BMJ Glob Health 2020 05;5(5)

Clinical Research Institute, American University of Beirut, Beirut, Lebanon

Introduction: Proper strategies to minimise the risk of infection in individuals handling the bodies of deceased persons infected with 2019 novel coronavirus (2019-nCoV) are urgently needed. The objective of this study was to systematically review the literature to scope and assess the effects of specific strategies for the management of the bodies.

Methods: We searched five general, three Chinese and four coronavirus disease (COVID-19)-specific electronic databases. We searched registries of clinical trials, websites of governmental and other relevant organisations, reference lists of the included papers and relevant systematic reviews, and Epistemonikos for relevant systematic reviews. We included guidance documents providing practical advice on the handling of bodies of deceased persons with suspected or confirmed COVID-19. Then, we sought primary evidence of any study design reporting on the efficacy and safety of the identified strategies in coronaviruses. We included evidence relevant to contextual factors (ie, acceptability). A single reviewer extracted data using a pilot-tested form and graded the certainty of the evidence using the GRADE approach. A second reviewer verified the data and assessments.

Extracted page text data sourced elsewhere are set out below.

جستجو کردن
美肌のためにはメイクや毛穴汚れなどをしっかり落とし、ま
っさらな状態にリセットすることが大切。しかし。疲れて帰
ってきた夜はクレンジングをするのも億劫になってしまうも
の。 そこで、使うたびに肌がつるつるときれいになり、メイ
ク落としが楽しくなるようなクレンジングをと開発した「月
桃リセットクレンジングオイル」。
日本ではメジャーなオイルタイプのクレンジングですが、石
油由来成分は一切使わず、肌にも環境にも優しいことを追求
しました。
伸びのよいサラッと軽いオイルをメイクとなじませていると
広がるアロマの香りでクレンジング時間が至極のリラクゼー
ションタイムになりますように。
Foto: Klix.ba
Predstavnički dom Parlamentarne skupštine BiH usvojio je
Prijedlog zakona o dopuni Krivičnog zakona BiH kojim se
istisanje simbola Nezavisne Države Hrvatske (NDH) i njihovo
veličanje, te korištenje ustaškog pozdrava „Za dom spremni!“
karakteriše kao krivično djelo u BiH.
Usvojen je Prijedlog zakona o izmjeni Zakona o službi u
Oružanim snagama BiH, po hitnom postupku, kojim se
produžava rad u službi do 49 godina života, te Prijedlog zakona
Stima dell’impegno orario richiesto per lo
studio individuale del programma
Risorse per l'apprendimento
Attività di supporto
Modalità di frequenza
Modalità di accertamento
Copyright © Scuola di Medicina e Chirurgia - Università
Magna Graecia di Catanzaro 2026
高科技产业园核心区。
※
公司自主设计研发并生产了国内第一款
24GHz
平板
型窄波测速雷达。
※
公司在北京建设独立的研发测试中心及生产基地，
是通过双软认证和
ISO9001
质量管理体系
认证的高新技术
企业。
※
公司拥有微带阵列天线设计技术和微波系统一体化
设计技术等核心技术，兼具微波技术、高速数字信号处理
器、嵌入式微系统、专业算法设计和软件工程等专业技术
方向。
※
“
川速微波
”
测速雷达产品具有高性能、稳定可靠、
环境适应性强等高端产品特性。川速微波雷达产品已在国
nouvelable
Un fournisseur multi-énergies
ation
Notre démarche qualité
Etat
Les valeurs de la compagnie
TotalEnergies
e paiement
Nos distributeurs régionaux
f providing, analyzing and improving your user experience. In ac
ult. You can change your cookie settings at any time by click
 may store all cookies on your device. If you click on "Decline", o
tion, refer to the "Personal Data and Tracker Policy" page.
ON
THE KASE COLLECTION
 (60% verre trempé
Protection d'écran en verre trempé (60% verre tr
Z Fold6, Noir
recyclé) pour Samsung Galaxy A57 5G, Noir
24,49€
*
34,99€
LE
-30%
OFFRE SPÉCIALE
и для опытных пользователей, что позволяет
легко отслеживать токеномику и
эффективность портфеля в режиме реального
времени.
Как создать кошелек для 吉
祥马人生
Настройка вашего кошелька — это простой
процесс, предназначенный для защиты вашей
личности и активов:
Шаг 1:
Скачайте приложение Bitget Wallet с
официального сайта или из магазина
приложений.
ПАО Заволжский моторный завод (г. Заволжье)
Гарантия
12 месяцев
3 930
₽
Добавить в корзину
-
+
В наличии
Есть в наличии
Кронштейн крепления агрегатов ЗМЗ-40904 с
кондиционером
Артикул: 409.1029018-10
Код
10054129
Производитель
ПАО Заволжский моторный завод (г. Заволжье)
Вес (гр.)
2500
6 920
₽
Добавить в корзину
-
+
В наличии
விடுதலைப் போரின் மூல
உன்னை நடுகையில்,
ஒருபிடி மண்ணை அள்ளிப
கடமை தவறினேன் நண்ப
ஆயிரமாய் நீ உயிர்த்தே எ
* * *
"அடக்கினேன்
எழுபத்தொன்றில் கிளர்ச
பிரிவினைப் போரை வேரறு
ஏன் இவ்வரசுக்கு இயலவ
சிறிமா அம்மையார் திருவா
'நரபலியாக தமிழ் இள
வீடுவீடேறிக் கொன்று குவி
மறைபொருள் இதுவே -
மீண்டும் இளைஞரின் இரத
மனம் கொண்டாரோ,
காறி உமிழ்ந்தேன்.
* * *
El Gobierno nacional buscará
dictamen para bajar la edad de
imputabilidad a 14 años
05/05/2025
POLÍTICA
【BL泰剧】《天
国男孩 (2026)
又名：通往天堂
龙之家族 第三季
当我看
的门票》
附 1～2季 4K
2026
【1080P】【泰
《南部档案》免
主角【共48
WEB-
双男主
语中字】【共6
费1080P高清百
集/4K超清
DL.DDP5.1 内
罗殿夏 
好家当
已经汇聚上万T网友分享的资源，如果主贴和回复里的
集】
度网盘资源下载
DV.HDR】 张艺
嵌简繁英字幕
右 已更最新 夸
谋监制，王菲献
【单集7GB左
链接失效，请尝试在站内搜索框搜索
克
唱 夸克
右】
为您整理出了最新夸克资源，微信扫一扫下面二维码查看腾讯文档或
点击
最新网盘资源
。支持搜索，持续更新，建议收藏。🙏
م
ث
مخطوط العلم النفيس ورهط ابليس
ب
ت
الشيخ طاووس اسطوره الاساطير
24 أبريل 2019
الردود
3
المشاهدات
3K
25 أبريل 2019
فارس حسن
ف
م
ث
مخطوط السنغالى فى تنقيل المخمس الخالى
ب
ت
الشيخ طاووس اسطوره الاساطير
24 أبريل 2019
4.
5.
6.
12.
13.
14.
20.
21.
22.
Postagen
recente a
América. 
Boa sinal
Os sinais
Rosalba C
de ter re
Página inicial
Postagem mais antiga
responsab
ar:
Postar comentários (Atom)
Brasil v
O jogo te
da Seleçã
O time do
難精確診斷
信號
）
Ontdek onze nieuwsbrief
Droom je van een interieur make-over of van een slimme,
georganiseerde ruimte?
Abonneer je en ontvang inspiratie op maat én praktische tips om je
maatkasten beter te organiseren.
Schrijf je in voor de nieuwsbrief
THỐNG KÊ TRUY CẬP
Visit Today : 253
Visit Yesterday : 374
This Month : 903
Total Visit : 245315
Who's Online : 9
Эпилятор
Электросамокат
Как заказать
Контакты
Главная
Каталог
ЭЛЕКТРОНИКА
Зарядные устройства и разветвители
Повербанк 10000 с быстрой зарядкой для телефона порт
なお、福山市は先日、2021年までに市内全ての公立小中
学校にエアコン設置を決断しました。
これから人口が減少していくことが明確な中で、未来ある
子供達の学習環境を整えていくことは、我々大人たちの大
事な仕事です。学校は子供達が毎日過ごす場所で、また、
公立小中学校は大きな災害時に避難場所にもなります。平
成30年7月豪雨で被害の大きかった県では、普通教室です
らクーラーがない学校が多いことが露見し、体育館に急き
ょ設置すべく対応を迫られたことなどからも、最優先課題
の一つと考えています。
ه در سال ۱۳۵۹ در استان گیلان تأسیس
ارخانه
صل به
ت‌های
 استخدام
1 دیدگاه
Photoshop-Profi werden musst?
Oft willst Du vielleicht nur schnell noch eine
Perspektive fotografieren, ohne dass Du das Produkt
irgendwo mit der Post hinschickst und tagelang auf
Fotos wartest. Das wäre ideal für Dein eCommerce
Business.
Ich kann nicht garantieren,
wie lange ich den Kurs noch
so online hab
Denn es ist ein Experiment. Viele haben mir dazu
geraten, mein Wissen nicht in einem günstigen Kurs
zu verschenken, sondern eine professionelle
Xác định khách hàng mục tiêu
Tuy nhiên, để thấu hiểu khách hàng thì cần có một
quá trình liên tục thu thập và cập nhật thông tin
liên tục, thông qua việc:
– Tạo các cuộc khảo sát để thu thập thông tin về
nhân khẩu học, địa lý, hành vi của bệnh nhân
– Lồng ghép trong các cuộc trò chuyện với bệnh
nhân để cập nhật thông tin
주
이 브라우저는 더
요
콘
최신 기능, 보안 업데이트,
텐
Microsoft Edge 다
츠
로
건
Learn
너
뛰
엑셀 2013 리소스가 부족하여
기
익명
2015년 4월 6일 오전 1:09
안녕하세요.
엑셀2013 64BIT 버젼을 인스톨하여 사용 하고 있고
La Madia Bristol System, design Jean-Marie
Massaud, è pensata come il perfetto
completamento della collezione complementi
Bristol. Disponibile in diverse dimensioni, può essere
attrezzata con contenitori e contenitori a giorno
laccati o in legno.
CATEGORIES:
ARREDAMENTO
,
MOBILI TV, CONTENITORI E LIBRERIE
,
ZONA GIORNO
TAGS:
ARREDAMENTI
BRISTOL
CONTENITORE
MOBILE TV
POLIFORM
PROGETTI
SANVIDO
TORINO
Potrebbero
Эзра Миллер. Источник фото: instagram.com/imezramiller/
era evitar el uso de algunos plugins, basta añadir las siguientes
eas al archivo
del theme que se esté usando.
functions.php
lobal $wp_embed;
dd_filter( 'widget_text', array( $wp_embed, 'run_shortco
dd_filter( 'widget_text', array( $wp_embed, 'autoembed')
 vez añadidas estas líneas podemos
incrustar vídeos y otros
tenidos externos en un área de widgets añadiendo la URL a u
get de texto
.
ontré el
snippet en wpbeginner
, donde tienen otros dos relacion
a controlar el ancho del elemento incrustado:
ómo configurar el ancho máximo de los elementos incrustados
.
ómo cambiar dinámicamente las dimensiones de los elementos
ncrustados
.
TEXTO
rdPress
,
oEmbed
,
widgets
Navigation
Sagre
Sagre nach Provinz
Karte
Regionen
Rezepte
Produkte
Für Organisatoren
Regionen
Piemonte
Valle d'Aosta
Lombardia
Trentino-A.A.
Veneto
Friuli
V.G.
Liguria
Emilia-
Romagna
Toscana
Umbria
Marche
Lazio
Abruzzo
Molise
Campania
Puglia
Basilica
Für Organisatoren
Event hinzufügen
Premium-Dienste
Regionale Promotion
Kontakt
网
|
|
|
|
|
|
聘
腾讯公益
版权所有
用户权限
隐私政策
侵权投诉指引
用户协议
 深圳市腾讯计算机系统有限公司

Results: We identified one study proposing an uncommon strategy for autopsies for patients with severe acute respiratory syndrome. The study provided very low-certainty evidence that it reduced the risk of transmission. We identified 23 guidance documents providing practical advice on the steps of handling the bodies: preparation, packing, and others and advice related to both the handling of the dead bodies and the use of personal protective equipment by individuals handling them. We did not identify COVID-19 evidence relevant to any of these steps.

Conclusion: While a substantive number of guidance documents propose specific strategies, we identified no study providing direct evidence for the effects of any of those strategies. While this review highlights major research gaps, it allows interested entities to build their own guidance.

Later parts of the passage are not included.